Ed Tech Funding Update From CoSN 2010
As my colleague Emily Embury noted in her blog entry on ed tech policies, it’s an interesting time in education. With Race to the Top and Investing in Innovation (i3) funding included in the 2009 American Recovery and Reinvestment Act (ARRA), the federal government is making an unprecedented investment in schools. Continuing this trend, the Obama Administration issued a budget proposal for Fiscal Year 2011 that increases overall education spending by $3.5 billion.
During the CoSN 2010 Conference, we had the opportunity to hear from Jon Bernstein, founder and president of Bernstein Strategy Group, to learn more about the recent changes in education technology funding and what to expect down the road.
In Bernstein’s view, the area of greatest concern for educators, and the education technology community, is the elimination of the Enhancing Education Through Technology (EETT) program in the President’s proposed budget, as this is the only source of money dedicated to the purchase and implementation of education technology. EETT also provides funds for teacher professional development to integrate technology effectively into the classroom. While President Obama and Education Secretary Arne Duncan have stressed the critical importance of technology to education reform and ongoing school improvement, the FY2011 budget is the latest attempt by the federal government to eliminate the EETT program. It was implemented in 2002 at a funding level of $700 million, but appropriations have declined nearly every year since, excepting FY2009, when ARRA funds boosted the program. Instead of funding EETT, the Administration proposes “infusing” tech into other education programs.
However, Bernstein noted that the FY2011 budget is likely to change since the Elementary and Secondary Education Act (ESEA) must be reauthorized first.
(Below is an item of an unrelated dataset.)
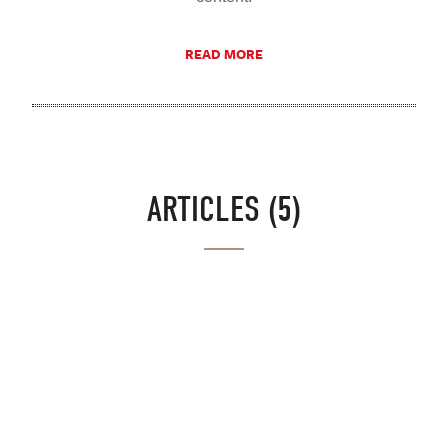
READ MORE
ARTICLES (5)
The Administration used the budget request both to seek appropriations and to outline proposed changes to ESEA, consolidating 36 existing programs into nine priorities, essentially calling for fewer, larger programs; more flexibility; and more competitions:
- Promoting Innovation in Education
- Effective Teachers and School Leaders
- Supporting Student Success
- Improving STEM Education
- All Students College- and Career-ready
- College Access and Completion
- Higher Education Programs
- Improving Outcomes for Adult Learners
- Research, Statistics and Data Systems
Berstein pointed out that ed tech groups such as CoSN, ISTE and SETDA are seeking meaningful “infusion” with new language reflecting mandatory tech spending and competitive preference priorities (e.g., make technology a competitive preference priority in the i3 program, and require that at least 5 percent of all funds under Effective Teachers and Leaders State Grants be used to train teachers in using technology and integrating it into curricula). They also propose a separate ed tech program to coordinate and implement infusion. These groups, as well as SIIA, will continue to support ATTAIN legislation (HR 558/ S.818).
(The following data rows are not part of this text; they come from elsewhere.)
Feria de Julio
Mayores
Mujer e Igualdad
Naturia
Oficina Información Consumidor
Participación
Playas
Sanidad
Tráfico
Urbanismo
The House and Senate are working on separate versions of ESEA, and the Administration released an outline of its proposed changes and ideas to Congress on Saturday, March 13th. Upcoming elections, and the controversial ideas set forth in the Administration’s proposal, such as consolidation, merit pay, and drastic changes to the way schools are evaluated (no more AYP), pose major obstacles to ESEA reauthorization this year. If ESEA is not passed by May, its funding will be based on other legislation and the Administration’s priorities, which are:
- $1.35B for Race to the Top
- $500M for i3
- $900M for School Improvement Grants
- $800M for the Teacher Incentive Fund
- $50M for Teacher Recruitment
- $79.2M for School Leadership
- $310M for Charter Schools
- $210M for Promise Neighborhoods
To provide you with more information about current and prospective education funding, we’ve compiled articles on our Diigo account from our friends in the education media that provide superb in-depth coverage of the topic and related issues.
Given the pending changes to ESEA and the FY2011 federal budget, how are you adjusting your marketing and sales plans and goals? Will you be changing your product development focus to align with the new consolidated programs? How will you help schools and districts find the funding they need and “infuse” technology?